#### Assignment:
When a line in the entries contains the word "icon", copy that line in full.

───── Available data ─────

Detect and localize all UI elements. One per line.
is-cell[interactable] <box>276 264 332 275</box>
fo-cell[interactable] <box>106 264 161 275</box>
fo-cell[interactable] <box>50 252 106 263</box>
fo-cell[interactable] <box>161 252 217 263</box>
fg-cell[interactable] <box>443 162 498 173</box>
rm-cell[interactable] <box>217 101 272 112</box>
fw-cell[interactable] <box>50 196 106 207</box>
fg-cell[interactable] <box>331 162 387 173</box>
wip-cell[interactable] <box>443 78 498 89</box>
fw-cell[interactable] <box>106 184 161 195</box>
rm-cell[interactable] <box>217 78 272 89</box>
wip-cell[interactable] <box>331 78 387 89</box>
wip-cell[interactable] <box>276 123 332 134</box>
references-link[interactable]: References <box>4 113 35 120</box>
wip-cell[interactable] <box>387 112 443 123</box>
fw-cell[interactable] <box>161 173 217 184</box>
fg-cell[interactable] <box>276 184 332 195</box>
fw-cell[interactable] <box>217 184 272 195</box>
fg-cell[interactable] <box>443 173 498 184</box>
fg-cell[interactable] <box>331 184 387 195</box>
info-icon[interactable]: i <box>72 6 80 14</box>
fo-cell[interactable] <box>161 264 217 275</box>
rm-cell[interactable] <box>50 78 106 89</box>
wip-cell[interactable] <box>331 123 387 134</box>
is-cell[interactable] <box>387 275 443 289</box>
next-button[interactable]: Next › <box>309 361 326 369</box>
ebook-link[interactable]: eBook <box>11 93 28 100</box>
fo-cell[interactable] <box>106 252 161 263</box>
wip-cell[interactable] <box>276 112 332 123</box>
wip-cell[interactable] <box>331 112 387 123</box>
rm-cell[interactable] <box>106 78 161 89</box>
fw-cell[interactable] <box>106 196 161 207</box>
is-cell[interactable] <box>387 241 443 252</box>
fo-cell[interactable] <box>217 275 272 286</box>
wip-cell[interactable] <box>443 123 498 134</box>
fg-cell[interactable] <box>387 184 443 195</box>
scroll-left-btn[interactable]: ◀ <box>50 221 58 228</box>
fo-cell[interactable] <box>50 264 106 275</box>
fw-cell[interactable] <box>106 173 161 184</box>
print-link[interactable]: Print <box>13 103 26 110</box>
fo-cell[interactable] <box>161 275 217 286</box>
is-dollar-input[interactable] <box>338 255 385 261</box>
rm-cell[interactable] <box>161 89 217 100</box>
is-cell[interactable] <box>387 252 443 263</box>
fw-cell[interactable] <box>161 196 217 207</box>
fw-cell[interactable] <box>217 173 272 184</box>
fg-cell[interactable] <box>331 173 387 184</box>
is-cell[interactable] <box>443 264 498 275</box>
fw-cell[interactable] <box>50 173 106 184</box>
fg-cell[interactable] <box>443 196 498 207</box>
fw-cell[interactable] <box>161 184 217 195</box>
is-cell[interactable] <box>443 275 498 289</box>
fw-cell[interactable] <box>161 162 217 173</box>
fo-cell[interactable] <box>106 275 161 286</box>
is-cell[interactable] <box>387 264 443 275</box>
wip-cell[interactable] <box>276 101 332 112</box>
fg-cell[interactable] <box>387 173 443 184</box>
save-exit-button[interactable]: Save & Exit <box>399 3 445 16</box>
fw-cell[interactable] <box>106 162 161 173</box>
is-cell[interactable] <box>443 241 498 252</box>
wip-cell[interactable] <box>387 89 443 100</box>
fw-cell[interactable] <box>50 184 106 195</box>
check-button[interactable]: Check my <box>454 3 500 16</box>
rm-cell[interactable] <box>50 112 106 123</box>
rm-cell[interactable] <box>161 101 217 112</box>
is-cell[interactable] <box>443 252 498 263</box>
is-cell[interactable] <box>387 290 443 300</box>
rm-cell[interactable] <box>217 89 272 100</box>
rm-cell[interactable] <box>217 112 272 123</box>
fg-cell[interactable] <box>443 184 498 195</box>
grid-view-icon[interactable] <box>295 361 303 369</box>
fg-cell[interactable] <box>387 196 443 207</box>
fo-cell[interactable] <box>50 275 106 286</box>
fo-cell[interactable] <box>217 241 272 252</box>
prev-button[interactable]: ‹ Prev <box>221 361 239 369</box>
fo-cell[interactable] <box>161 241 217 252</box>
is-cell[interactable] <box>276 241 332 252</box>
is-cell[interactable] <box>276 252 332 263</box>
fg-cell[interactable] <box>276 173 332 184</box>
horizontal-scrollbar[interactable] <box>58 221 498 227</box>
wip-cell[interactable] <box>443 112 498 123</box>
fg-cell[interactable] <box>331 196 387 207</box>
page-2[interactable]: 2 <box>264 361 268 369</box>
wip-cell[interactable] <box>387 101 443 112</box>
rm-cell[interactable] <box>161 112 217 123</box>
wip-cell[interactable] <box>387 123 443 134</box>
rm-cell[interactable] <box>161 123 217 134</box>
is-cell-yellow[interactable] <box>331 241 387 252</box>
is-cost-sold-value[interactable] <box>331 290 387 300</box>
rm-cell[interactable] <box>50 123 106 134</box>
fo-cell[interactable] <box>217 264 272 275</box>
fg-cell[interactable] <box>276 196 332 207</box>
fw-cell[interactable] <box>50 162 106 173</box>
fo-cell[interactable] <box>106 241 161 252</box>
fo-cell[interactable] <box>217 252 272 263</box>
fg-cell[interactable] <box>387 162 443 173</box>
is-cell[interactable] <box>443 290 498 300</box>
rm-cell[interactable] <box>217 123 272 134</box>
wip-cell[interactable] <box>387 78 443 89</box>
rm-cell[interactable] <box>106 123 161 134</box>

─────

#### Result below:
info-icon[interactable]: i <box>72 6 80 14</box>
grid-view-icon[interactable] <box>295 361 303 369</box>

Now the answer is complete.